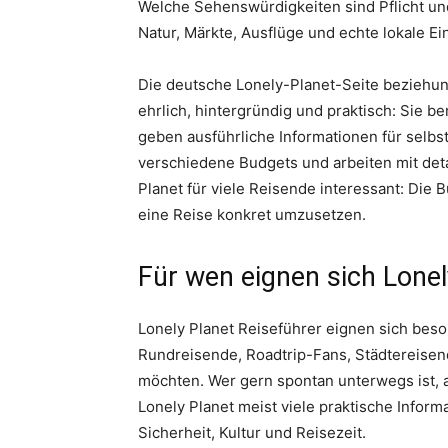
Welche Sehenswürdigkeiten sind Pflicht und
Natur, Märkte, Ausflüge und echte lokale E
Die deutsche Lonely-Planet-Seite beziehun
ehrlich, hintergründig und praktisch: Sie b
geben ausführliche Informationen für selbs
verschiedene Budgets und arbeiten mit det
Planet für viele Reisende interessant: Die B
eine Reise konkret umzusetzen.
Für wen eignen sich Lonel
Lonely Planet Reiseführer eignen sich beso
Rundreisende, Roadtrip-Fans, Städtereisende
möchten. Wer gern spontan unterwegs ist, a
Lonely Planet meist viele praktische Inform
Sicherheit, Kultur und Reisezeit.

- [AIM OF THE EXERCISE]
Where the line containing "Für wen eignen sich Lonel" appears in the data above, begin there and reproduce every line to the end exactly; include nothing else.

- [ANSWER TO THIS PROBLEM]
Für wen eignen sich Lonel
Lonely Planet Reiseführer eignen sich beso
Rundreisende, Roadtrip-Fans, Städtereisende
möchten. Wer gern spontan unterwegs ist, a
Lonely Planet meist viele praktische Inform
Sicherheit, Kultur und Reisezeit.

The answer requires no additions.